The company expects to produce and sell 3% fewer vehicles in FY25 than it did in FY24. The retail sales decline expectation is driven by lower projected sales in China, which management expects to decline by about 18%. Global production volume is expected to decline to 3.0 mn units to manage dealer inventories based on the company’s lower retail sales outlook.
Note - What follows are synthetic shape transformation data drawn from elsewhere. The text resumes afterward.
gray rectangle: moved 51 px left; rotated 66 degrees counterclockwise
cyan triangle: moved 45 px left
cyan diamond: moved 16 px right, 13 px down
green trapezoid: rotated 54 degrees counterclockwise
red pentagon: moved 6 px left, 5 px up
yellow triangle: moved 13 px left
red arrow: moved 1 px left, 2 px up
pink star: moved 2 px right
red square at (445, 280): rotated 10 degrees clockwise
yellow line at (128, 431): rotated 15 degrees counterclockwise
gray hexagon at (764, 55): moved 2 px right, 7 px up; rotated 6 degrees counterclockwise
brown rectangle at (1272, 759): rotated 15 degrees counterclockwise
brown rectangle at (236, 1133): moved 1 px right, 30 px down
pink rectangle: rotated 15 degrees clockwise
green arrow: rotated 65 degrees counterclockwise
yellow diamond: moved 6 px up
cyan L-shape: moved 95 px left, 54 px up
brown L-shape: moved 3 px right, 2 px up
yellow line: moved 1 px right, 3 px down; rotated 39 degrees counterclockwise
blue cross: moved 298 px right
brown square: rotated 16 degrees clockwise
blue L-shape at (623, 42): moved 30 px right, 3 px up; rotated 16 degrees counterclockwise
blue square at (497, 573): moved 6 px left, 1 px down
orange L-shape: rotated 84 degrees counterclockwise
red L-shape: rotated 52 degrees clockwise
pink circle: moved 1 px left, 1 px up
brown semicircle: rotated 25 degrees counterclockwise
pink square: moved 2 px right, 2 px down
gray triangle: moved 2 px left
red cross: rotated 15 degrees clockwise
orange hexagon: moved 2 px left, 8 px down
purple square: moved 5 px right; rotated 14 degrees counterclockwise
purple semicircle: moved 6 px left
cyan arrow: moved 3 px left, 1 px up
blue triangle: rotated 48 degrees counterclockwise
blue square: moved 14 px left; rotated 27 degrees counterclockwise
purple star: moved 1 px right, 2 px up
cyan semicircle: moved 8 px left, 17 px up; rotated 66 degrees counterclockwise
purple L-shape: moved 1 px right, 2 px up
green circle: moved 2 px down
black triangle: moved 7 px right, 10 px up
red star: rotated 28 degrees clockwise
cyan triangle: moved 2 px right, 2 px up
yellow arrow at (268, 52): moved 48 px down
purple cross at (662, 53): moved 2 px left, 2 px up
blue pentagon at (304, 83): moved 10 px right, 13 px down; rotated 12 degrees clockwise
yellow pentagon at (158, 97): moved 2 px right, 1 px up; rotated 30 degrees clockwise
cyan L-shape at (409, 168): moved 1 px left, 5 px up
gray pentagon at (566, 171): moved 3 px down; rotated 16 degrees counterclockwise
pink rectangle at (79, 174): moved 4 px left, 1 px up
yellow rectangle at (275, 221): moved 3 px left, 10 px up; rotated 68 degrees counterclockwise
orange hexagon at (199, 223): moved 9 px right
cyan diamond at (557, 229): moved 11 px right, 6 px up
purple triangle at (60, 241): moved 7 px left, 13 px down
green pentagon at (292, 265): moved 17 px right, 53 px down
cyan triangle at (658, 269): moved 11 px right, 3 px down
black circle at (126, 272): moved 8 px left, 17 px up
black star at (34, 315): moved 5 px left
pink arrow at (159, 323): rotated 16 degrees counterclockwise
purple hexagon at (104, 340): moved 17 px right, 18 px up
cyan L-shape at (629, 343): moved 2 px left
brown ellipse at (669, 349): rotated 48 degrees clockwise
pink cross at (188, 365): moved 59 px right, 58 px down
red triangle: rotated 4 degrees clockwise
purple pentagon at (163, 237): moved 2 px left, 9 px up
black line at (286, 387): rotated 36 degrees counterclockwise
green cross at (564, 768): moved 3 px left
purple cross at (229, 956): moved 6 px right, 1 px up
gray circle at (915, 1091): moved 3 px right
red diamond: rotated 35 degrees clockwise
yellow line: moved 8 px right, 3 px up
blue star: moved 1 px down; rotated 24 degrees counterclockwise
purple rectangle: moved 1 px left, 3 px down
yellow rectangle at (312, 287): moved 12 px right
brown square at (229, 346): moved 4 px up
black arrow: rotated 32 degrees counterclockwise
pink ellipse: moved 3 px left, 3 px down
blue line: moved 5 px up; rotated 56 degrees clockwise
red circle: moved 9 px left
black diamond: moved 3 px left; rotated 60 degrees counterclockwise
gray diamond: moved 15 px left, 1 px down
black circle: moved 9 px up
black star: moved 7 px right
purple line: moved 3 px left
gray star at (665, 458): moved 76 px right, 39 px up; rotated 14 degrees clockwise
The company expects revenue to decrease 1% in FY25 as lower volumes are partially offset by improved sales incentive management and favorable pricing related to new model launches in 2H25.
Key Metric
AS OF 27 May 2025JPY bn | FY20 | FY21 | FY22 | FY23 | FY24 |
---|---|---|---|---|---|
Revenue | 6,843 | 7,393 | 9,573 | 11,524 | 11,371 |
EBIT | (471) | (42) | 242 | 409 | (54) |
EBIT Margin | (7%) | (1%) | 3% | 4% | (0%) |
EBITDA | (201) | 247 | 559 | 760 | 309 |
EBITDA Margin | (2.9%) | 3.3% | 5.8% | 6.6% | 2.7% |
Total Liquidity | 4,096 | 3,601 | 3,658 | 4,196 | 4,272 |
Net Debt | (636) | (728) | (1,213) | (1,546) | (1,499) |
Total Debt | 1,260 | 973 | 687 | 468 | 661 |
Gross Leverage | n/m | 3.9x | 1.2x | 0.6x | 2.1x |
Net Leverage | 3.2x | -2.9x | -2.2x | -2.0x | -4.8x |
CreditSight View Comment
AS OF 02 Jul 2025Our Underperform recommendation on Nissan Motor and Nissan Motor Acceptance Corporation (NMAC) notes is based on our view the notes are subject to downside risk from the recently enacted US auto import tariffs that could thwart its profit improvement initiatives in the US and potentially extend its recovery process. The major risk to our underperform recommendation is a potential partnership with Foxconn, KKR, Tesla, or Honda, the latter of which could lead to expectations for a near-term rating upgrade back to investment grade.